When the time coordinate contains np.datetime64 objects I recommend using resample directly, because the underlying index will be a pandas DatetimeIndex (so you just need some logic to detect if that's the case).

I think the most general workaround for right now would probably look something like the example below.

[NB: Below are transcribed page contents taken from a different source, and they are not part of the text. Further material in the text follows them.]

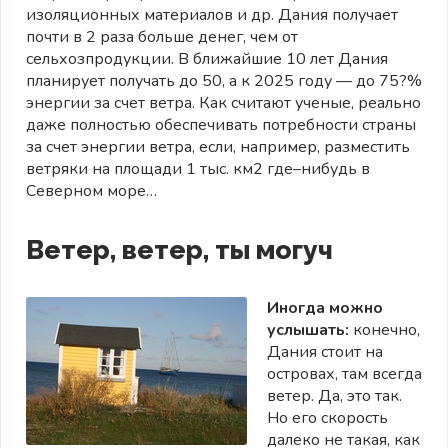
изоляционных материалов и др. Дания получает
почти в 2 раза больше денег, чем от
сельхозпродукции. В ближайшие 10 лет Дания
планирует получать до 50, а к 2025 году — до 75?%
энергии за счет ветра. Как считают ученые, реально
даже полностью обеспечивать потребности страны
за счет энергии ветра, если, например, разместить
ветряки на площади 1 тыс. км2 где–нибудь в
Северном море…
Ветер, ветер, ты могуч
Иногда можно
услышать:
конечно,
Дания стоит на
островах, там всегда
ветер. Да, это так.
Но его скорость
далеко не такая, как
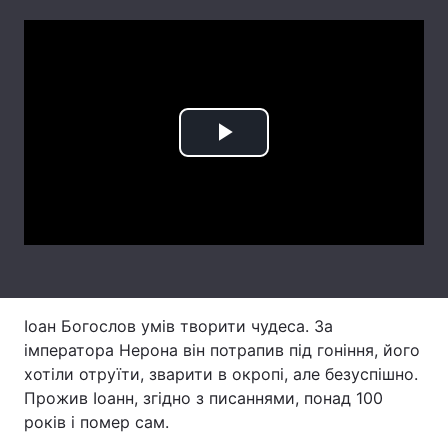
Тема оформлення
Play
Video
Іоан Богослов умів творити чудеса. За
імператора Нерона він потрапив під гоніння, його
хотіли отруїти, зварити в окропі, але безуспішно.
Прожив Іоанн, згідно з писаннями, понад 100
років і помер сам.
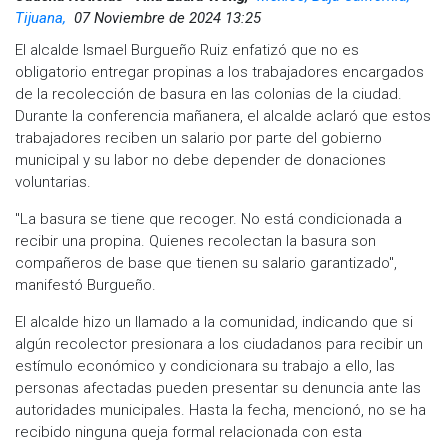
Tijuana,
07 Noviembre de 2024 13:25
El alcalde Ismael Burgueño Ruiz enfatizó que no es
obligatorio entregar propinas a los trabajadores encargados
de la recolección de basura en las colonias de la ciudad.
Durante la conferencia mañanera, el alcalde aclaró que estos
trabajadores reciben un salario por parte del gobierno
municipal y su labor no debe depender de donaciones
voluntarias.
"La basura se tiene que recoger. No está condicionada a
recibir una propina. Quienes recolectan la basura son
compañeros de base que tienen su salario garantizado",
manifestó Burgueño.
El alcalde hizo un llamado a la comunidad, indicando que si
algún recolector presionara a los ciudadanos para recibir un
estímulo económico y condicionara su trabajo a ello, las
personas afectadas pueden presentar su denuncia ante las
autoridades municipales. Hasta la fecha, mencionó, no se ha
recibido ninguna queja formal relacionada con esta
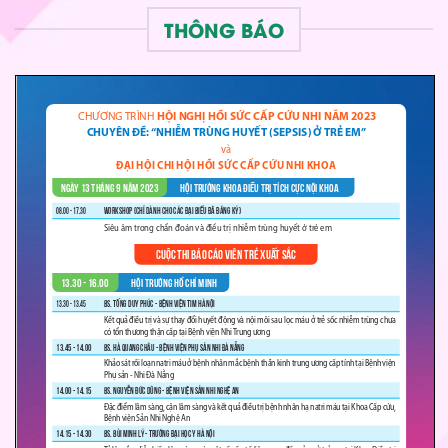
THÔNG BÁO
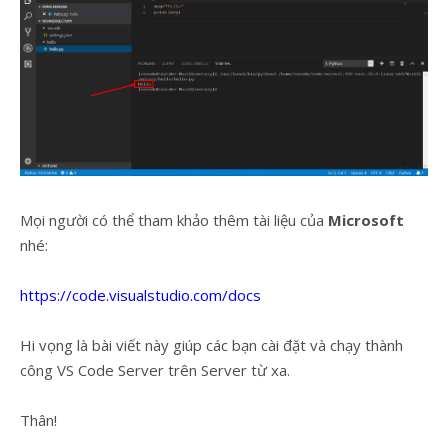
Mọi người có thể tham khảo thêm tài liệu của
Microsoft
nhé:
https://code.visualstudio.com/docs
Hi vọng là bài viết này giúp các bạn cài đặt và chạy thành
công VS Code Server trên Server từ xa.
Thân!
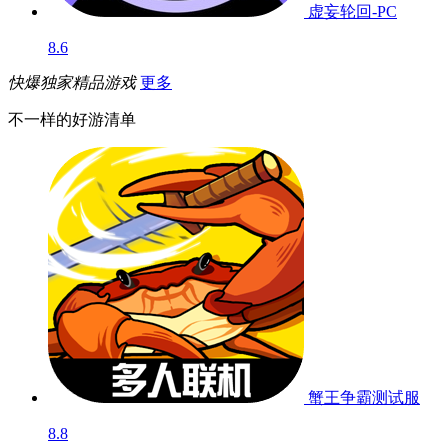
虚妄轮回-PC
8.6
快爆独家精品游戏
更多
不一样的好游清单
蟹王争霸
测试服
8.8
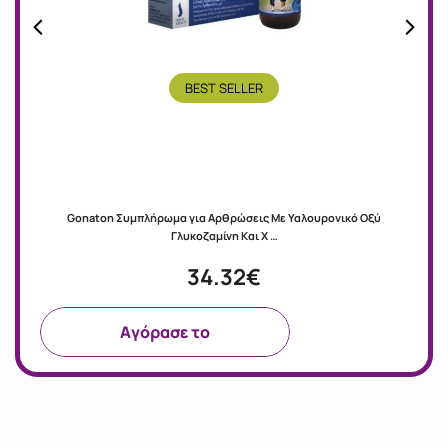
BEST SELLER
Gonaton Συμπλήρωμα για Αρθρώσεις Με Υαλουρονικό Οξύ
Γλυκοζαμίνη Και Χ …
34.32€
Aγόρασε το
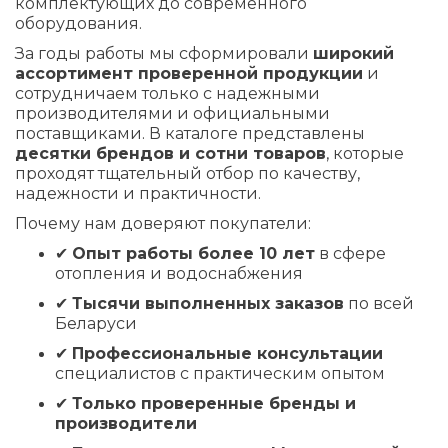
комплектующих до современного
оборудования.
За годы работы мы сформировали
широкий
ассортимент проверенной продукции
и
сотрудничаем только с надежными
производителями и официальными
поставщиками. В каталоге представлены
десятки брендов и сотни товаров
, которые
проходят тщательный отбор по качеству,
надежности и практичности.
Почему нам доверяют покупатели:
✔
Опыт работы более 10 лет
в сфере
отопления и водоснабжения
✔
Тысячи выполненных заказов
по всей
Беларуси
✔
Профессиональные консультаци
и
специалистов с практическим опытом
✔
Только проверенные бренды и
производители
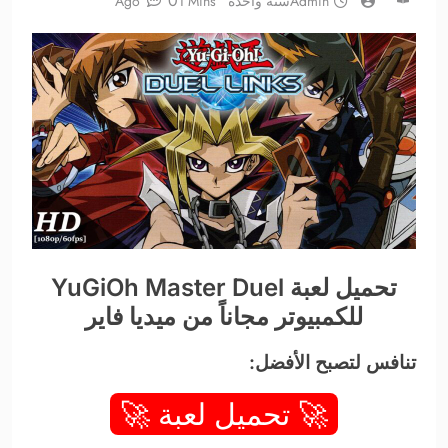
0
Admin
سنة واحدة Ago
1 Mins
تحميل لعبة YuGiOh Master Duel
للكمبيوتر مجاناً من ميديا فاير
تنافس لتصبح الأفضل:
🚀 تحميل لعبة 🚀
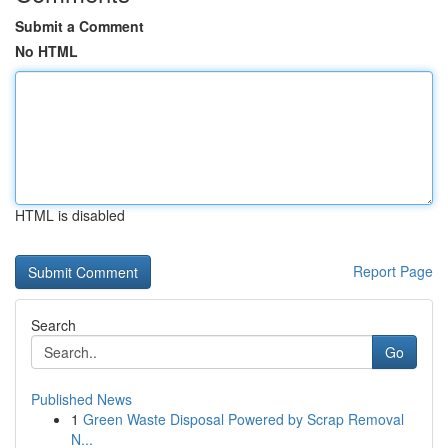
Submit a Comment
No HTML
HTML is disabled
Report Page
Search
Go
Published News
1
Green Waste Disposal Powered by Scrap Removal
N...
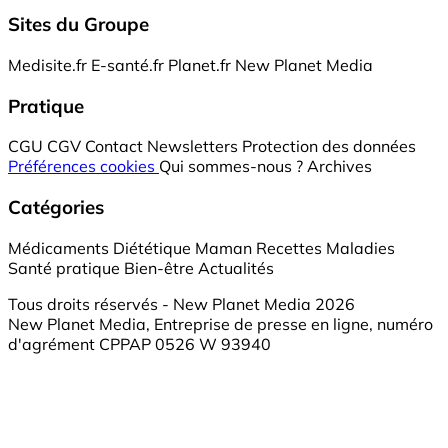
Sites du Groupe
Medisite.fr
E-santé.fr
Planet.fr
New Planet Media
Pratique
CGU
CGV
Contact
Newsletters
Protection des données
Préférences cookies
Qui sommes-nous ?
Archives
Catégories
Médicaments
Diététique
Maman
Recettes
Maladies
Santé pratique
Bien-être
Actualités
Tous droits réservés - New Planet Media 2026
New Planet Media, Entreprise de presse en ligne, numéro
d'agrément CPPAP 0526 W 93940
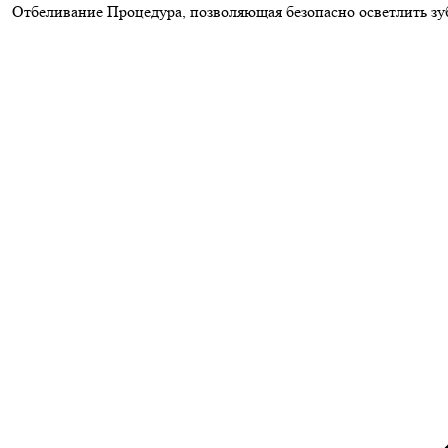
Отбеливание
Процедура, позволяющая безопасно осветлить зуб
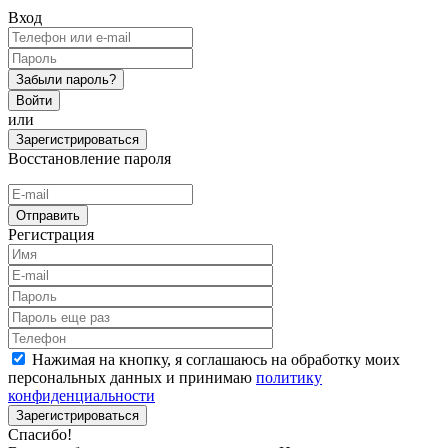
Вход
Забыли пароль?
Войти
или
Зарегистрироваться
Восстановление пароля
Отправить
Регистрация
Нажимая на кнопку, я соглашаюсь на обработку моих
персональных данных и принимаю
политику
конфиденциальности
Зарегистрироваться
Спасибо!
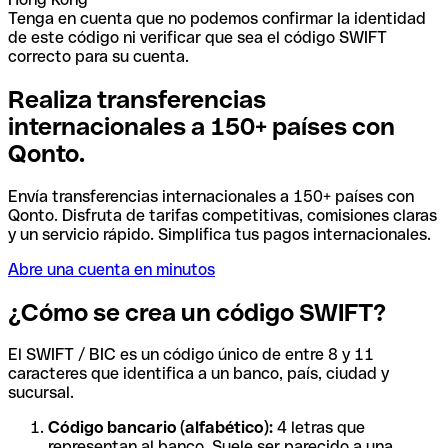
Tenga en cuenta que no podemos confirmar la identidad
de este código ni verificar que sea el código SWIFT
correcto para su cuenta.
Realiza transferencias
internacionales a 150+ países con
Qonto.
Envía transferencias internacionales a 150+ países con
Qonto. Disfruta de tarifas competitivas, comisiones claras
y un servicio rápido. Simplifica tus pagos internacionales.
Abre una cuenta en minutos
¿Cómo se crea un código SWIFT?
El SWIFT / BIC es un código único de entre 8 y 11
caracteres que identifica a un banco, país, ciudad y
sucursal.
Código bancario (alfabético):
4 letras que
representan al banco. Suele ser parecido a una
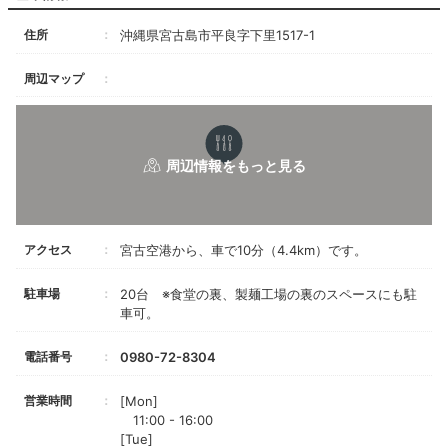
住所
沖縄県宮古島市平良字下里1517-1
周辺マップ
アクセス
宮古空港から、車で10分（4.4km）です。
駐車場
20台 ※食堂の裏、製麺工場の裏のスペースにも駐
車可。
電話番号
0980-72-8304
営業時間
[Mon]
11:00 - 16:00
[Tue]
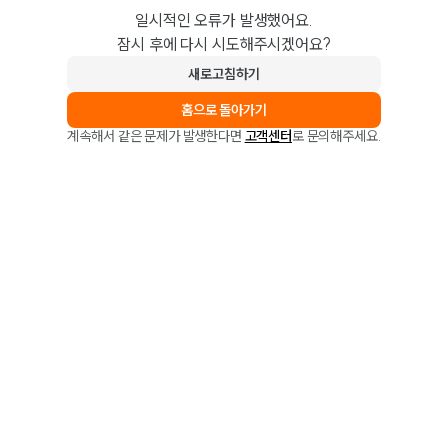
일시적인 오류가 발생했어요.
잠시 후에 다시 시도해주시겠어요?
새로고침하기
홈으로 돌아가기
계속해서 같은 문제가 발생한다면
고객센터
로 문의해주세요.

This has the property that it preserves the underlying calendar type of the time index.

import pandas as pd
import xarray as xr

def resample_ms_freq(ds, dim='time'):
    """Resample the dataset to 'MS' frequency regardless of the
    calendar used.
    
    Parameters
    ----------
    ds : Dataset
        Dataset to be resampled
    dim : str
        Dimension name associated with the time index
        
    Returns
    -------
    Dataset
    """
    index = ds.indexes[dim]
    if isinstance(index, pd.DatetimeIndex):
        return ds.resample(**{dim: 'MS'}).mean(dim)
    elif isinstance(index, xr.CFTimeIndex):
        date_type = index.date_type
        month_start = [date_type(date.year, date.month, 1) for date in ds[dim].values]
        ms = xr.DataArray(month_start, coords=ds[dim].coords)
        ds = ds.assign_coords(MS=ms)
        return ds.groupby('MS').mean(dim).rename({'MS': dim})
    else:
        raise TypeError(
            'Resampling to month start frequency requires using a time index of either '
            'type pd.DatetimeIndex or xr.CFTimeIndex.')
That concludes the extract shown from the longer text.